Fulci tece uma narrativa fragmentada, onde a lógica narrativa cede espaço a sequências chocantes e imagens grotescas. A trama, ainda que funcional, serve como um pretexto para o banquete de efeitos especiais práticos que definiram o estilo do diretor. Olhos são perfurados, cérebros são esmagados, e o vômito jorra em abundância, pintando um quadro de terror absoluto que desafia a sanidade.

O filme, longe de buscar uma coerência narrativa tradicional, opera em um nível quase onírico, evocando um estado de pesadelo onde as regras da realidade são suspensas. Dunwich se torna um palco para o absurdo, um lugar onde a morte permeia cada esquina e a esperança se esvai a cada cena. A trilha sonora de Fabio Frizzi, com seus sintetizadores sinistros, amplifica a atmosfera de pavor e desespero, marcando para sempre a experiência sensorial do filme.

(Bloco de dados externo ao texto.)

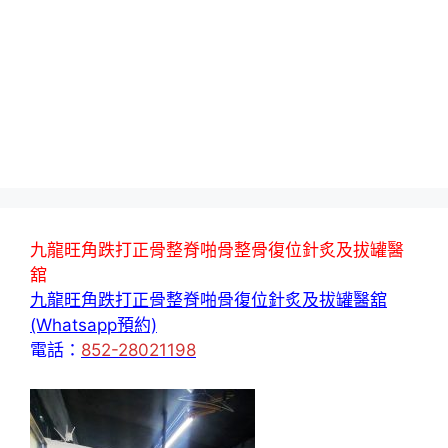
九龍旺角跌打正骨整脊啪骨整骨復位針炙及拔罐醫
舘
九龍旺角跌打正骨整脊啪骨復位針炙及拔罐醫舘
(Whatsapp預約)
電話：
852-28021198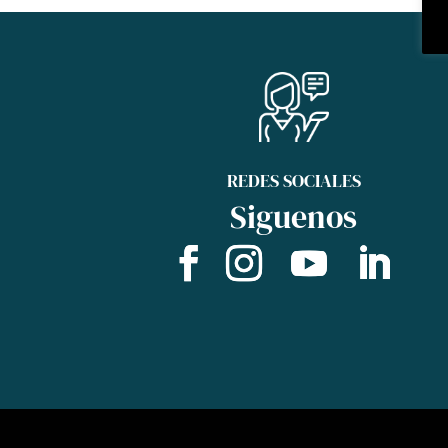
REDES SOCIALES
Siguenos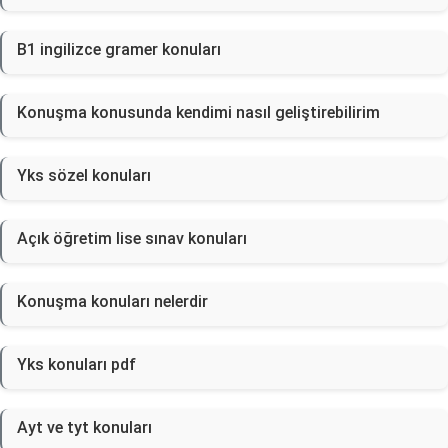
B1 ingilizce gramer konuları
Konuşma konusunda kendimi nasıl geliştirebilirim
Yks sözel konuları
Açık öğretim lise sınav konuları
Konuşma konuları nelerdir
Yks konuları pdf
Ayt ve tyt konuları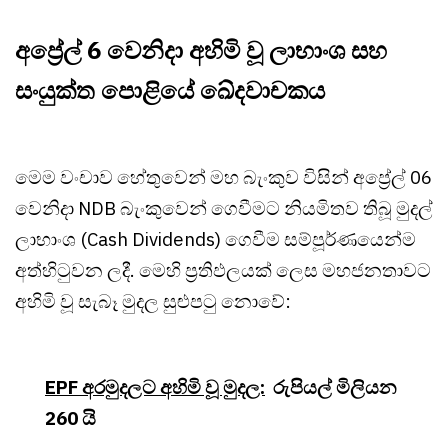
අප්‍රේල් 6 වෙනිදා අහිමි වූ ලාභාංශ සහ
සංයුක්ත පොළියේ ඛේදවාචකය
මෙම වංචාව හේතුවෙන් මහ බැංකුව විසින් අප්‍රේල් 06
වෙනිදා NDB බැංකුවෙන් ගෙවීමට නියමිතව තිබූ මුදල්
ලාභාංශ (Cash Dividends) ගෙවීම සම්පූර්ණයෙන්ම
අත්හිටුවන ලදී. මෙහි ප්‍රතිඵලයක් ලෙස මහජනතාවට
අහිමි වූ සැබෑ මුදල සුළුපටු නොවේ:
EPF අරමුදලට අහිමි වූ මුදල:
රුපියල් මිලියන
260 යි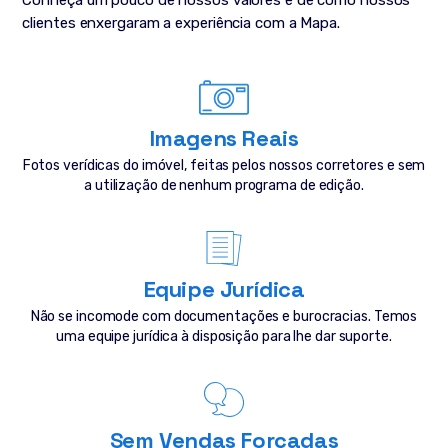
Conheça um pouco de nossos valores e de como nossos
clientes enxergaram a experiência com a Mapa.
Imagens Reais
Fotos verídicas do imóvel, feitas pelos nossos corretores e sem
a utilização de nenhum programa de edição.
Equipe Jurídica
Não se incomode com documentações e burocracias. Temos
uma equipe jurídica à disposição para lhe dar suporte.
Sem Vendas Forçadas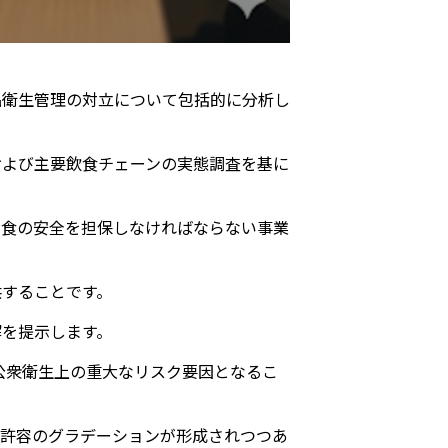
品衛生管理の対立について包括的に分析し
および主要飲食チェーンの実態調査を基に
、食の安全を担保しなければならない事業
供することです。
解を提示します。
公衆衛生上の重大なリスク要因となるこ
た許容のグラデーションが形成されつつあ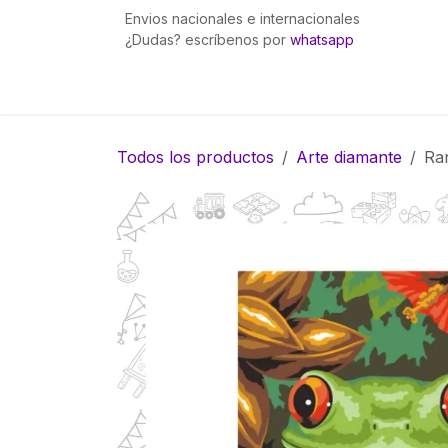
Ir al contenido
Envios nacionales e internacionales
¿Dudas? escríbenos por
whatsapp
Inicio
Pingüinita bows
Gummies Fuego
Todos los productos
Arte diamante
Ran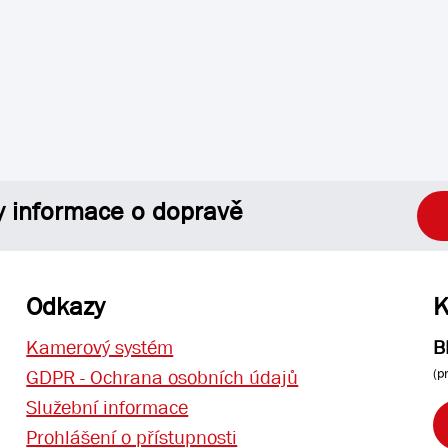
y informace o dopravě
Odkazy
K
Kamerový systém
B
(p
GDPR - Ochrana osobních údajů
Služební informace
Prohlášení o přístupnosti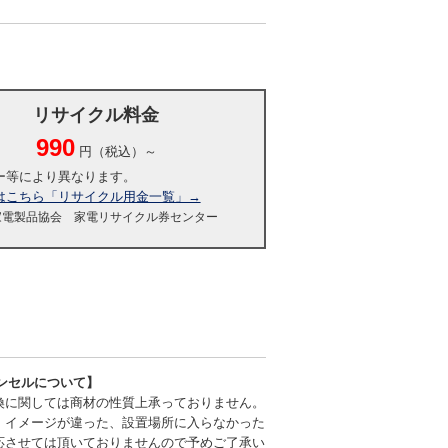
リサイクル料金
990
円（税込）～
ー等により異なります。
はこちら「リサイクル用金一覧」→
家電製品協会 家電リサイクル券センター
ンセルについて】
換に関しては商材の性質上承っておりません。
、イメージが違った、設置場所に入らなかった
応させては頂いておりませんので予めご了承い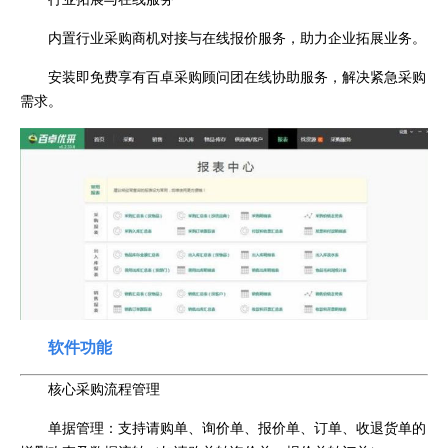
内置行业采购商机对接与在线报价服务，助力企业拓展业务。
安装即免费享有百卓采购顾问团在线协助服务，解决紧急采购
需求。
软件功能
核心采购流程管理
单据管理：支持请购单、询价单、报价单、订单、收退货单的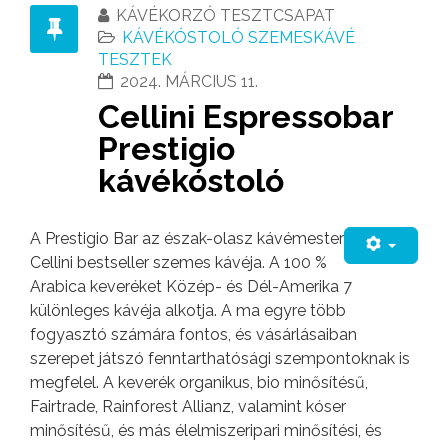
KÁVÉKORZÓ TESZTCSAPAT
KÁVÉKÓSTOLÓ SZEMESKÁVÉ
TESZTEK
2024. MÁRCIUS 11.
Cellini Espressobar
Prestigio
kávékóstoló
A Prestigio Bar az észak-olasz kávémester
Cellini bestseller szemes kávéja. A 100 %
Arabica keveréket Közép- és Dél-Amerika 7
különleges kávéja alkotja. A ma egyre több
fogyasztó számára fontos, és vásárlásaiban
szerepet játszó fenntarthatósági szempontoknak is
megfelel. A keverék organikus, bio minősítésű,
Fairtrade, Rainforest Allianz, valamint kóser
minősítésű, és más élelmiszeripari minősítési, és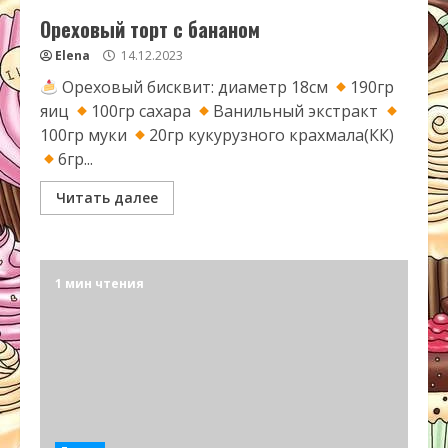
Ореховый торт с бананом
Elena
14.12.2023
Ореховый бисквит: диаметр 18см
190гр
яиц
100гр сахара
Ванильный экстракт
100гр муки
20гр кукурузного крахмала(КК)
6гр...
Читать далее
1 мин чтения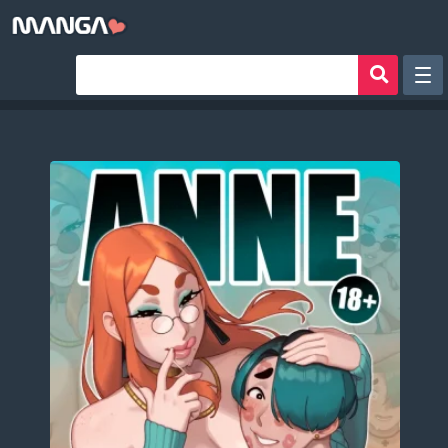
Рандом
Фильтр
Авторы
Аниме хентай
Сборники манги
Sign in
Register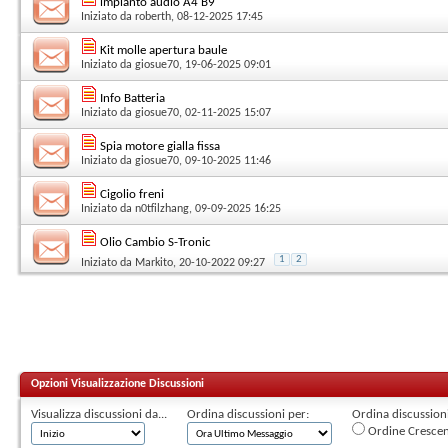
impianto audio A4 B9
Iniziato da
roberth
, 08-12-2025 17:45
Kit molle apertura baule
Iniziato da
giosue70
, 19-06-2025 09:01
Info Batteria
Iniziato da
giosue70
, 02-11-2025 15:07
Spia motore gialla fissa
Iniziato da
giosue70
, 09-10-2025 11:46
Cigolio freni
Iniziato da
n0tfilzhang
, 09-09-2025 16:25
Olio Cambio S-Tronic
1
2
Iniziato da
Markito
, 20-10-2022 09:27
Opzioni Visualizzazione Discussioni
Visualizza discussioni da...
Ordina discussioni per:
Ordina discussioni 
Ordine Cresce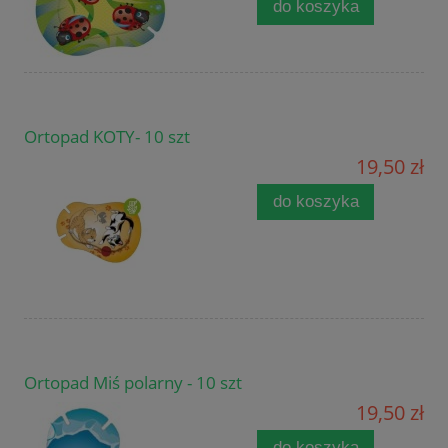
do koszyka
Ortopad KOTY- 10 szt
19,50 zł
do koszyka
Ortopad Miś polarny - 10 szt
19,50 zł
do koszyka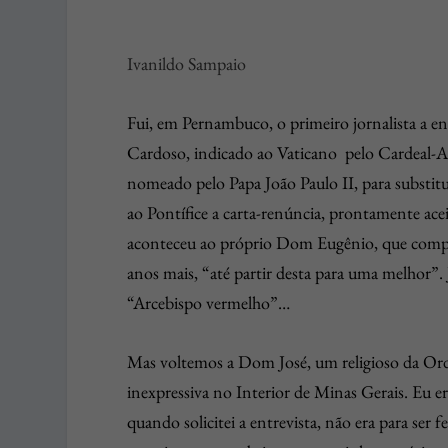
Ivanildo Sampaio
Fui, em Pernambuco, o primeiro jornalista a e
Cardoso, indicado ao Vaticano pelo Cardeal-A
nomeado pelo Papa João Paulo II, para substit
ao Pontífice a carta-renúncia, prontamente ace
aconteceu ao próprio Dom Eugênio, que comple
anos mais, “até partir desta para uma melhor
“Arcebispo vermelho”…
Mas voltemos a Dom José, um religioso da Or
inexpressiva no Interior de Minas Gerais. Eu 
quando solicitei a entrevista, não era para ser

Ainda que muitos critiquem a aparente falta de profundidade e o foco excessivo no gore, ‘City of the Living Dead’ pode ser visto como uma exploração da angústia existencial através do horror. A carnificina desenfreada reflete, em última análise, a fragilidade da condição humana diante do inevitável: a morte e o medo do desconhecido. Fulci, através de sua estética chocante, nos confronta com o lado sombrio da existência, onde a ordem e a razão desmoronam, e o horror se torna a única constante. É um filme que permanece perturbador e inesquecível, um marco do horror italiano que transcende a mera exploração do grotesco para se tornar uma experiência visceral e perturbadora.